File Photo: Unidentified gunmen stormed Dabna village, Nigeria. AFP
Insecurity is a major concern in Africa's most populous country as a new president is set to be sworn in next month following an election disputed by the opposition.
In northeastern Adamawa State on Monday, unidentified gunmen stormed Dabna village in Hong district, resulting in the "unfortunate murder of three (persons)", local police spokesman Suleiman Nguroje said, adding that homes were set ablaze.
No group has claimed responsibility although Boko Haram jihadists are known to launch occasional attacks in the area from their Sambisa forest enclave in neighbouring Borno State.
Also on Monday, gunmen attacked communities in Oganenigu, in the Dekina district of central Kogi State, according to local authorities.
The governor's spokesman Muhammed Onogwu said that a local politician was killed while others were "affected by this ugly and unfortunate attack".
On Sunday, gunmen stormed a church in Akenawe-Tswarev village in central Benue State, killing a worshipper and kidnapping three others, according to Salome Tor, political administrator of Logo district in which the village is located.
"The attackers burst into the church during morning worship and shot dead one person and kidnapped three others, including the priest," Tor said.

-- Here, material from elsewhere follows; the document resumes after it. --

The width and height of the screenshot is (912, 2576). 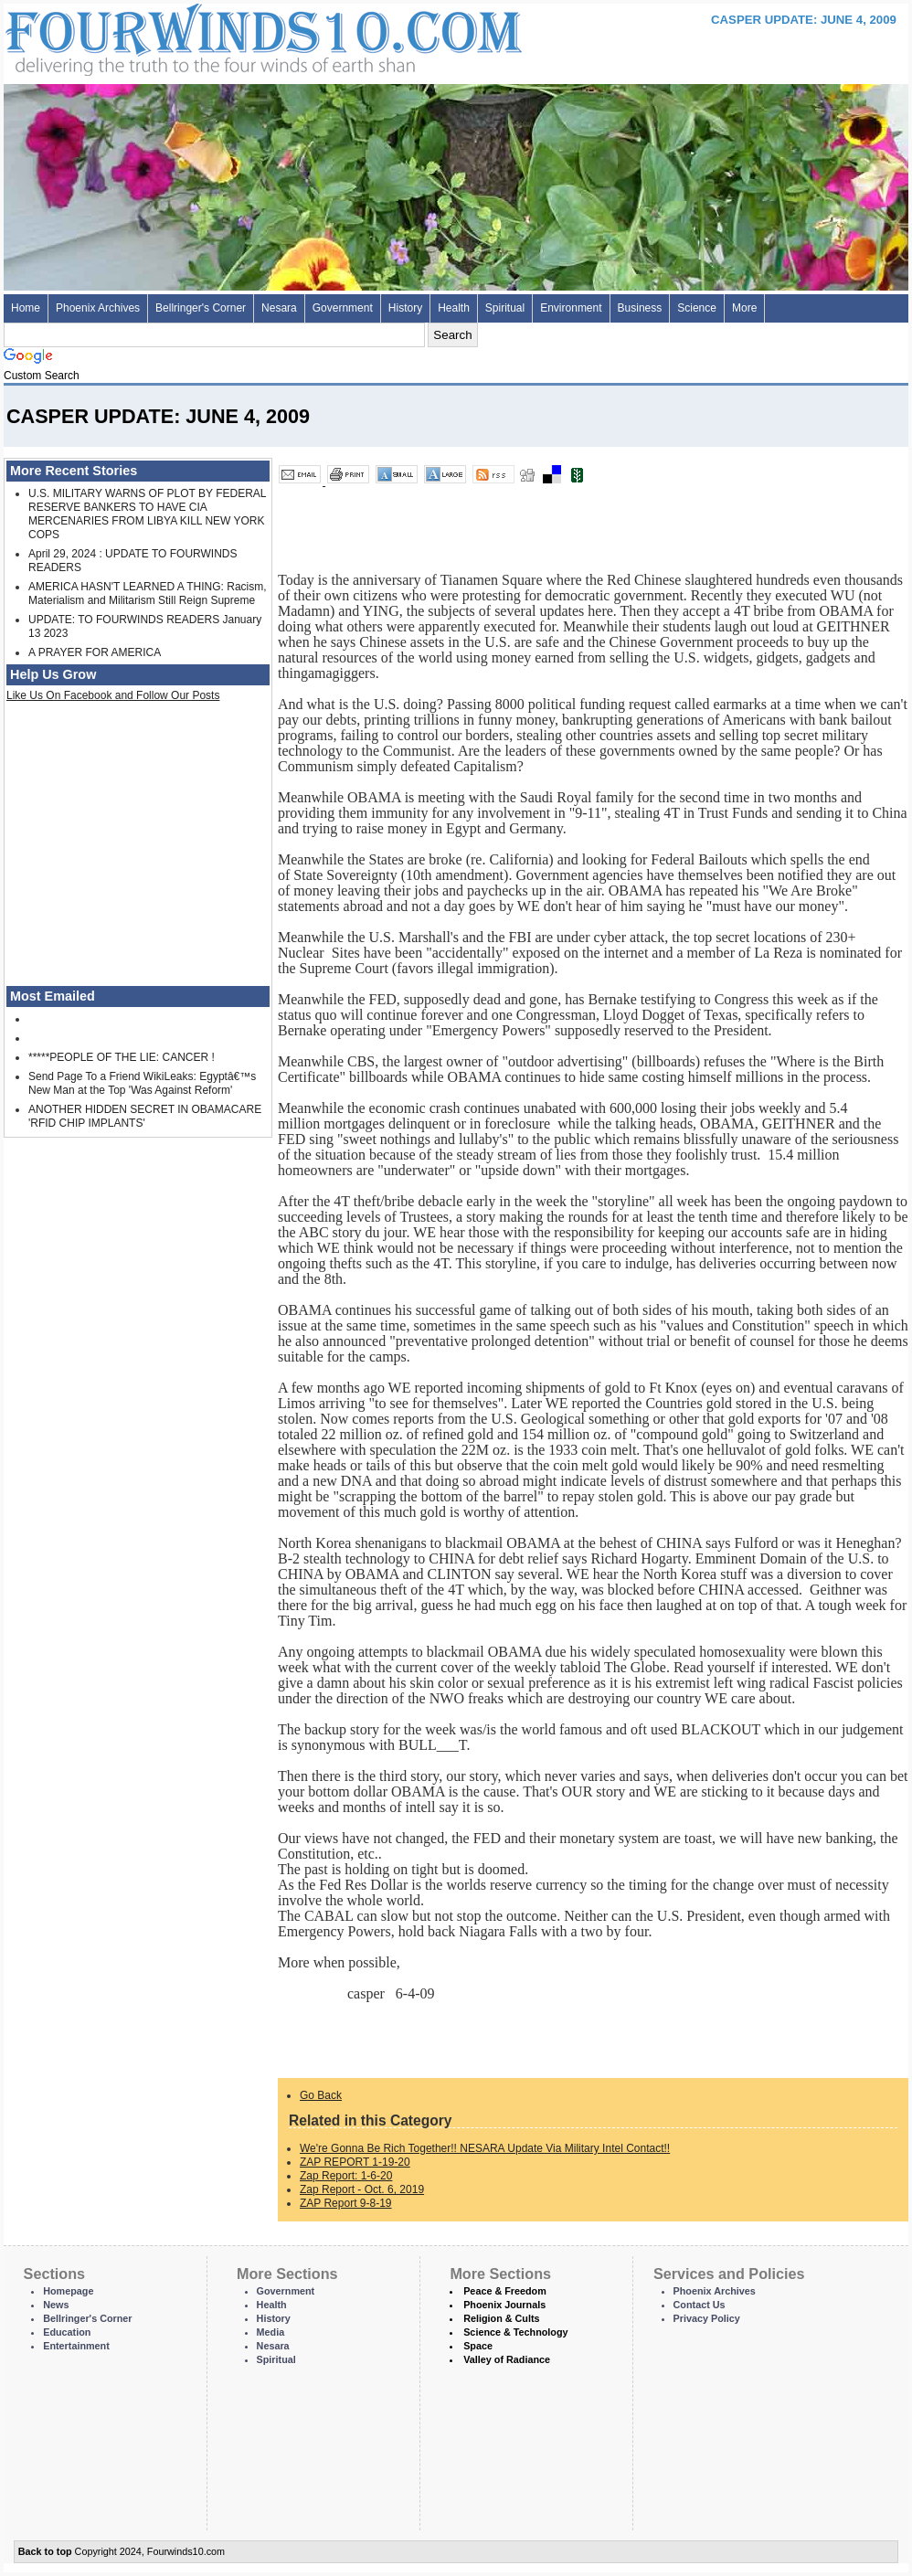 What do you see at coordinates (504, 2290) in the screenshot?
I see `Peace & Freedom` at bounding box center [504, 2290]. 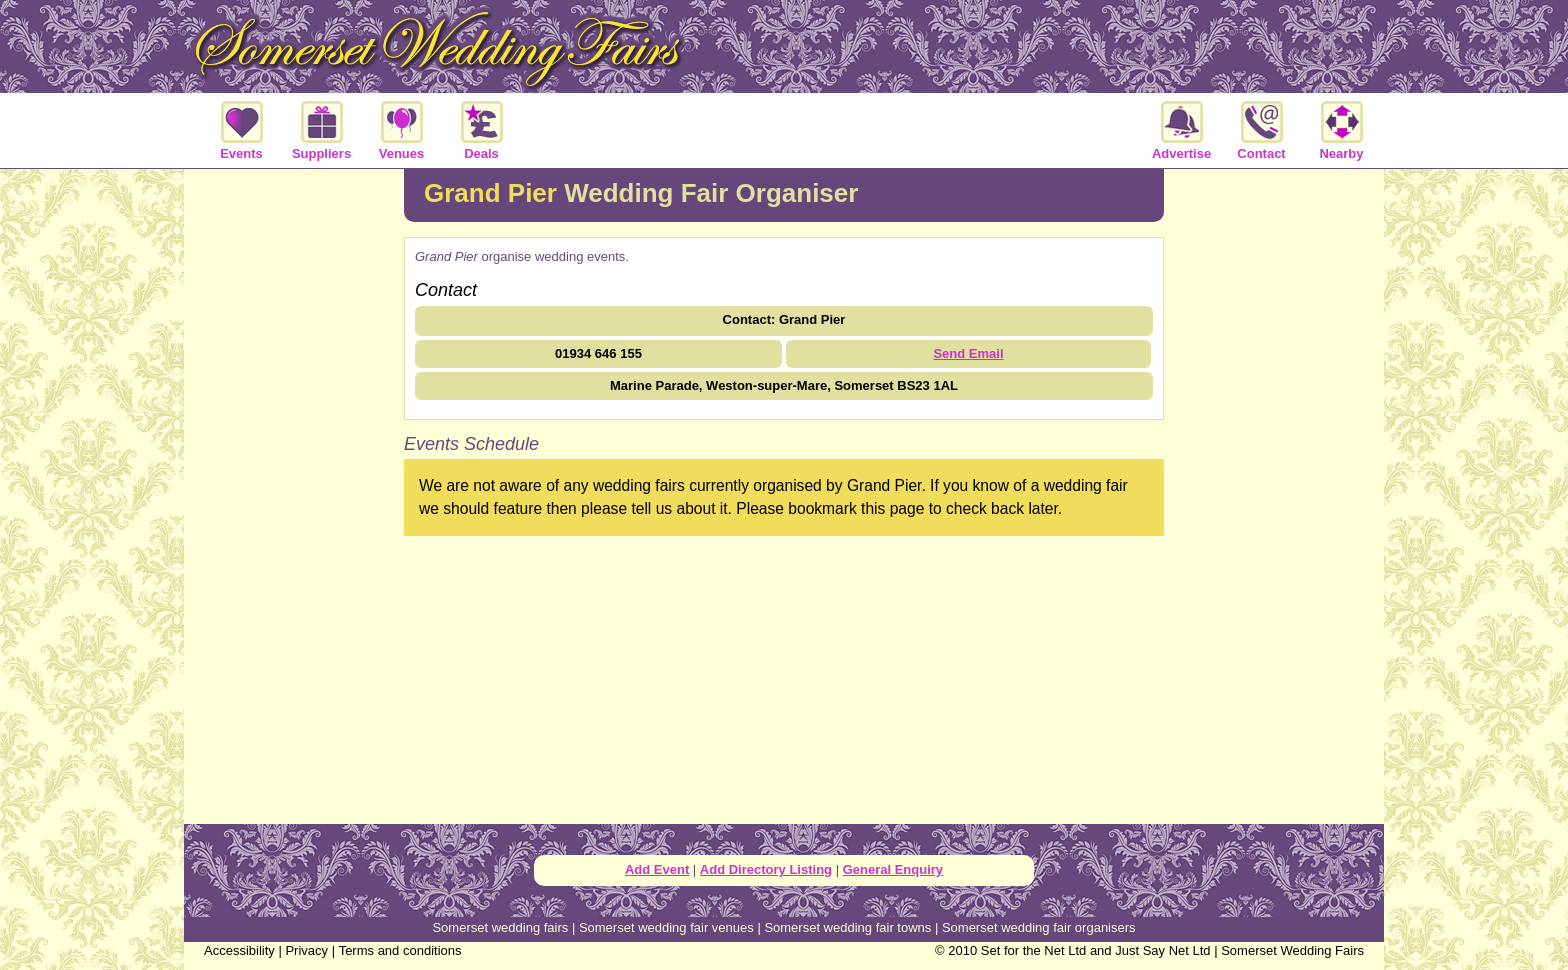  I want to click on Somerset wedding fair organisers, so click(1039, 927).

Two other worshippers were seriously injured and taken to hospital for medical treatment, she said.
Tor did not say who was responsible for the attack but Benue has for years been a hotbed of deadly communal unrest between herders and farmers.
In central Niger State on Saturday, gunmen suspected to be from criminal gangs attacked several villages in Mashegu and Munya districts, killing at least seven people and abducting 26 others according to a local official.
Umar Jibrin Igede, Mashegu district political administrator, said the attacks were the latest in a series of raids on villages in the area in the past two weeks and that many residents had fled their homes.
Police in Niger State did not respond to AFP's request for comment on the attacks and kidnappings.
President Muhammadu Buhari, who is stepping down in May, has left his successor Bola Tinubu a country facing a jihadist insurgency in the northeast, violent criminal gangs in the northwest and centre and secessionist agitation in the southeast.